The Hampton silo was made of tile, giving it a unique look. The silo has a twin on Hwy. 42 on the Norman Dick farm. The salesman who sold the Hamptons the brick tile for their silo sent enough for two silos the day it was constructed. Since Hampton only wanted one silo, the deliveryman had to get rid of the extra tile some way. Dick bought it, and both silos are still standing.
“Not just anybody can build a barn that will last forever,” said Yost. Many families from Lancaster County, Pa., settled in the county and brought their barn building techniques with them. Amish and German and Swiss immigrants built several barns in the county as well.
The last two groups were notable for the bank barns they built. The Gheens Barn at Yew Dell Gardens in Crestwood and the Mahan-Oldham County Public Library in Goshen are examples of bank barns.
Converted from a barn into a library, the Mahan barn was built around 1830. It sits in front of the Creasey Mahan Nature Preserve and has since been covered in siding, detracting from its identifiable barn look.
Bank barns were built into a hillside so that a wagon and horses could easily be driven onto the second level. A barn bridge, a ramp made of soil, was used to enter the upper level. The lower, darker quarters were reserved for animals.
Several barns in the county were constructed of chestnut wood, making them very distinctive. In 1904 a chestnut blight began and lasted until the 1940s, wiping out all chestnut trees. Farmers cut the trees and used the wood because they thought they would lose it anyway, said Yost.

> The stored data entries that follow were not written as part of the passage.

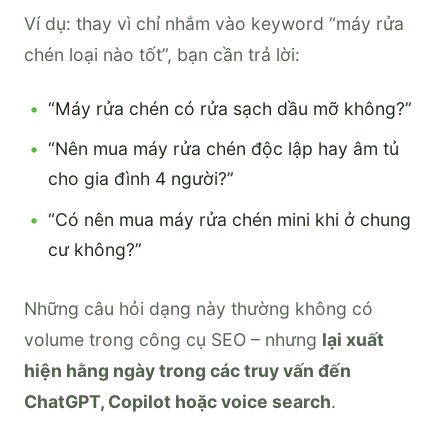
Ví dụ: thay vì chỉ nhắm vào keyword “máy rửa
chén loại nào tốt”, bạn cần trả lời:
“Máy rửa chén có rửa sạch dầu mỡ không?”
“Nên mua máy rửa chén độc lập hay âm tủ
cho gia đình 4 người?”
“Có nên mua máy rửa chén mini khi ở chung
cư không?”
Những câu hỏi dạng này thường không có
volume trong công cụ SEO – nhưng
lại xuất
hiện hằng ngày trong các truy vấn đến
ChatGPT, Copilot hoặc voice search
.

Ann Carter Gaskin barn painting

Photos provided by Ann Carter

Oldham County, Ky., artist Ann
Carter, drawing on her rural Iowa
roots, has painted dozens of barns
in the area. Above is a painting of
Gaskin barn on Payton Lane; below
is Mike Schutte’s barn, previously
owned by Jack Vanberg. Many of
Carter’s paintings hang on the walls
of Cornerstone Cafe in Buckner.

Ann Carter painting of Mike Schutte's barn

Chestnut was a wise choice because it lasts an extremely long time. Poplar and ash were also used on many barns. Poplar doesn’t rot and isn’t invaded by many insects.
Sometimes details were added to the roof of barns, such as cupolas or vents on tobacco barns. Ventilation is important for hay and tobacco crops to help them cure.
Those barns that are still standing symbolize family life, said Yost. Legend has it that a husband and wife were making plans to immigrate from the old country. The wife insisted that her house not be connected with the barn, as was the tradition in Europe. She refused to come to America until her husband promised a separate barn and house.
Decades later, and before the county became heavily populated, Al Klingenfus could take his cows across Hwy. 22 twice a day at milking time to the milking barn because there was so little traffic in the county.
Regardless of whether they came from a rural background, citizens are still proud of their barns. The Westport Homemakers are behind a new project in the county known as “The Art of Women’s Work.”
Traditional quilt patterns will be reproduced on wooden surfaces and attached to local barns for display. Kathy Hockersmith, president of the Westport Homemakers, said the project is a celebration of women’s everyday tasks translated into works of art.
The Homemakers will work with local artists and organizations to produce the painted quilts. A brochure is being developed to follow the trail, describe the quilts and artists. The project will become part of the Kentucky Trail of Quilts and the National Quilt Trail.
The Homemakers hope this will “increase tourism and celebrate the works of women in our culture and heritage. We feel this project is a long time coming tribute to our ancestors who took ordinary tasks and put them above the common place,” she said.
And just as the barns themselves were once commonplace, few now stand as examples of our culture. The remaining ones evoke a sense of tradition, closeness to the land, family life and a link to our fading rural past.